**PROVIDED DATA:**
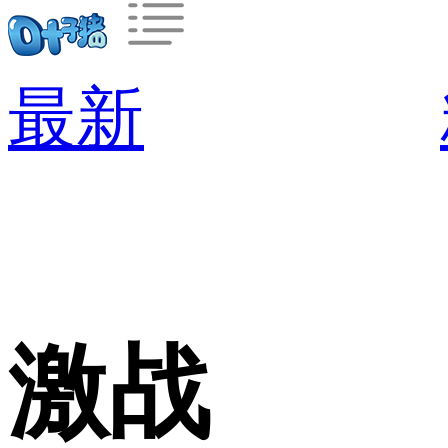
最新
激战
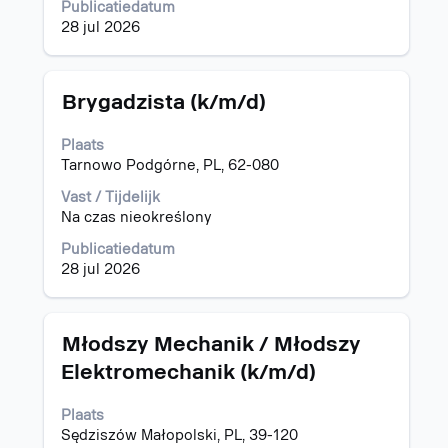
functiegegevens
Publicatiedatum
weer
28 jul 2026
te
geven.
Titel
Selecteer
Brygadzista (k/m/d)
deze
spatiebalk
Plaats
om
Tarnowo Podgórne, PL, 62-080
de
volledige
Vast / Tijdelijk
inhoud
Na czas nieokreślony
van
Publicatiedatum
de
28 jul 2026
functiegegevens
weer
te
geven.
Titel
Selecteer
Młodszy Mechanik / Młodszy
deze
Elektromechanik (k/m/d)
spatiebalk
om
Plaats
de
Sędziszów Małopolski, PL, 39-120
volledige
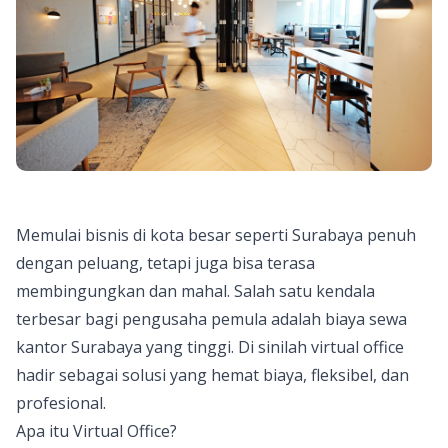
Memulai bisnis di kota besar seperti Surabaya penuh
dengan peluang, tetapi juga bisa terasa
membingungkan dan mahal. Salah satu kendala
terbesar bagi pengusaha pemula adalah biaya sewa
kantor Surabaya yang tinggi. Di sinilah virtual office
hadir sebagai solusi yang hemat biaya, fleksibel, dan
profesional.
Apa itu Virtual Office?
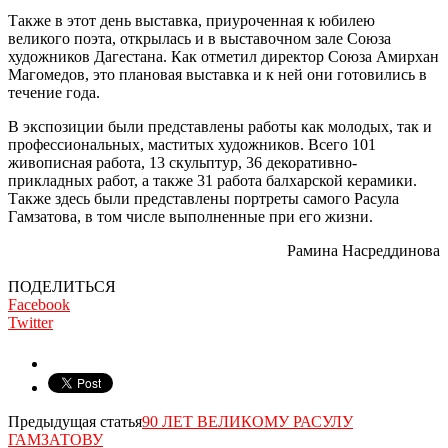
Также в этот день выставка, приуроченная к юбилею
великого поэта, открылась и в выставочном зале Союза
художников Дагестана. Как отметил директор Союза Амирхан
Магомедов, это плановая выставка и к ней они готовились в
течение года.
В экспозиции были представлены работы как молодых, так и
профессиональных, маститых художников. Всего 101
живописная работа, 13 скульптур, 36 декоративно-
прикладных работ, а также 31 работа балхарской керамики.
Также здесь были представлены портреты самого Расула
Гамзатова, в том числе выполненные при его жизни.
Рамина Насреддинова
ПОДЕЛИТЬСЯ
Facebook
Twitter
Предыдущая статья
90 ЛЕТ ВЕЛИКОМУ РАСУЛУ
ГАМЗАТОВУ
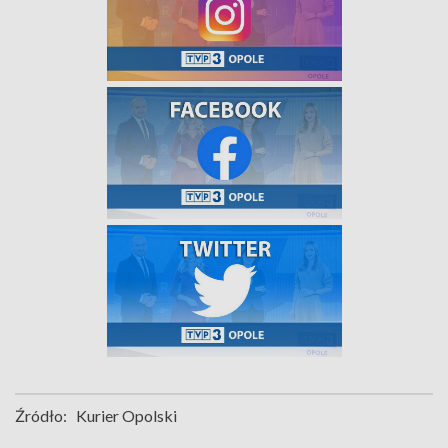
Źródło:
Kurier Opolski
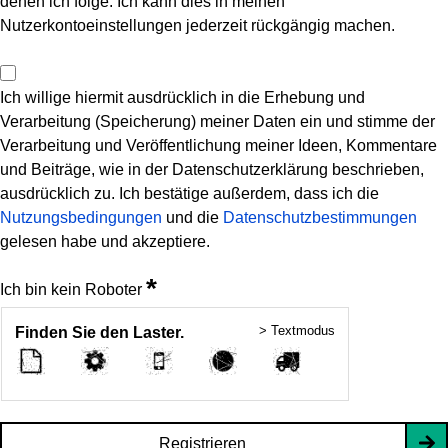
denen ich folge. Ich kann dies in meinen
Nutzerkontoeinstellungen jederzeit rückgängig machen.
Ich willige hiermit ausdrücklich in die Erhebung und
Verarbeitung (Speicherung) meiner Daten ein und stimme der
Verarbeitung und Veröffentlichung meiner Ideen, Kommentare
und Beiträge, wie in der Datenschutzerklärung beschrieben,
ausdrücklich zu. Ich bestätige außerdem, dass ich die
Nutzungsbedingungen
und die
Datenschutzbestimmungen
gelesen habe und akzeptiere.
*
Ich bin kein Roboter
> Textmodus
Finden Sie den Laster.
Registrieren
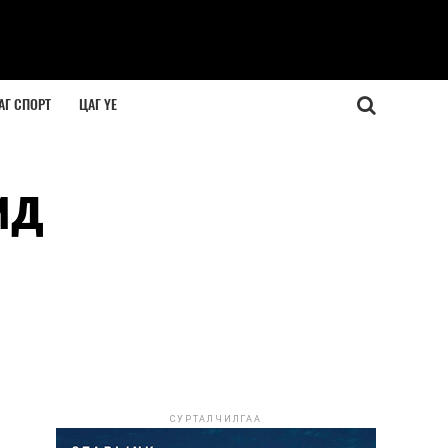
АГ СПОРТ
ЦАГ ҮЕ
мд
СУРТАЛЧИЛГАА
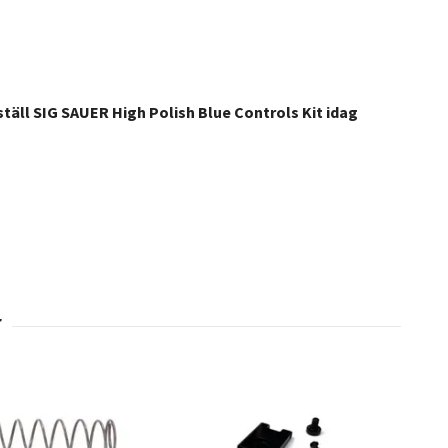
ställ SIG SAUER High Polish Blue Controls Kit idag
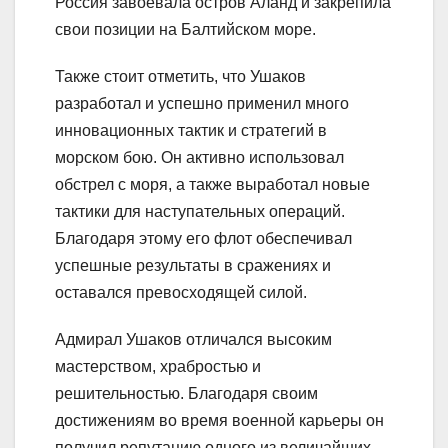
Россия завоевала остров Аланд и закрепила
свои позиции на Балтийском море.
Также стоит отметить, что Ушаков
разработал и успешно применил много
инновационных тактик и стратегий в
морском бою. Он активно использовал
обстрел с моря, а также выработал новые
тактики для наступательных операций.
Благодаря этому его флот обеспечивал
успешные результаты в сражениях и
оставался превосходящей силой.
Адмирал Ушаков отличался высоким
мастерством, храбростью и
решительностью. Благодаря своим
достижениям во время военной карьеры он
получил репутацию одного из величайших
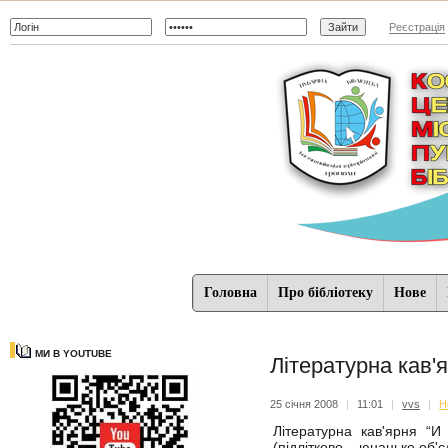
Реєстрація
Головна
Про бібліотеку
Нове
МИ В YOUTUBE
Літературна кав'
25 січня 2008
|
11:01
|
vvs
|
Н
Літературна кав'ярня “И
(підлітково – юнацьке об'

**WHAT TO PRODUCE:** Set the records down again exactly, and omit any picture in them.

**ANSWER TO THIS TASK:**
最新
激战
functiegegevens
Publicatiedatum
weer
28 jul 2026
te
geven.
Titel
Selecteer
Brygadzista (k/m/d)
deze
spatiebalk
Plaats
om
Tarnowo Podgórne, PL, 62-080
de
volledige
Vast / Tijdelijk
inhoud
Na czas nieokreślony
van
Publicatiedatum
de
28 jul 2026
functiegegevens
weer
te
geven.
Titel
Selecteer
Młodszy Mechanik / Młodszy
deze
Elektromechanik (k/m/d)
spatiebalk
om
Plaats
de
Sędziszów Małopolski, PL, 39-120
volledige
Memulai bisnis di kota besar seperti Surabaya penuh
dengan peluang, tetapi juga bisa terasa
membingungkan dan mahal. Salah satu kendala
terbesar bagi pengusaha pemula adalah biaya sewa
kantor Surabaya yang tinggi. Di sinilah virtual office
hadir sebagai solusi yang hemat biaya, fleksibel, dan
profesional.
Apa itu Virtual Office?
Также в этот день выставка, приуроченная к юбилею
великого поэта, открылась и в выставочном зале Союза
художников Дагестана. Как отметил директор Союза Амирхан
Магомедов, это плановая выставка и к ней они готовились в
течение года.
В экспозиции были представлены работы как молодых, так и
профессиональных, маститых художников. Всего 101
живописная работа, 13 скульптур, 36 декоративно-
прикладных работ, а также 31 работа балхарской керамики.
Также здесь были представлены портреты самого Расула
Гамзатова, в том числе выполненные при его жизни.
Рамина Насреддинова
ПОДЕЛИТЬСЯ
Facebook
Twitter
Предыдущая статья
90 ЛЕТ ВЕЛИКОМУ РАСУЛУ
ГАМЗАТОВУ
Źródło:
Kurier Opolski
denen ich folge. Ich kann dies in meinen
Nutzerkontoeinstellungen jederzeit rückgängig machen.
Ich willige hiermit ausdrücklich in die Erhebung und
Verarbeitung (Speicherung) meiner Daten ein und stimme der
Verarbeitung und Veröffentlichung meiner Ideen, Kommentare
und Beiträge, wie in der Datenschutzerklärung beschrieben,
ausdrücklich zu. Ich bestätige außerdem, dass ich die
Nutzungsbedingungen
und die
Datenschutzbestimmungen
gelesen habe und akzeptiere.
*
Ich bin kein Roboter
> Textmodus
Finden Sie den Laster.
Registrieren
АГ СПОРТ
ЦАГ ҮЕ
мд
СУРТАЛЧИЛГАА
ställ SIG SAUER High Polish Blue Controls Kit idag
Россия завоевала остров Аланд и закрепила
свои позиции на Балтийском море.
Также стоит отметить, что Ушаков
разработал и успешно применил много
инновационных тактик и стратегий в
морском бою. Он активно использовал
обстрел с моря, а также выработал новые
тактики для наступательных операций.
Благодаря этому его флот обеспечивал
успешные результаты в сражениях и
оставался превосходящей силой.
Адмирал Ушаков отличался высоким
мастерством, храбростью и
решительностью. Благодаря своим
достижениям во время военной карьеры он
получил репутацию одного из величайших
Реєстрація
Головна
Про бібліотеку
Нове
МИ В YOUTUBE
Літературна кав'
25 січня 2008
|
11:01
|
vvs
|
Н
Літературна кав'ярня “И
(підлітково – юнацьке об'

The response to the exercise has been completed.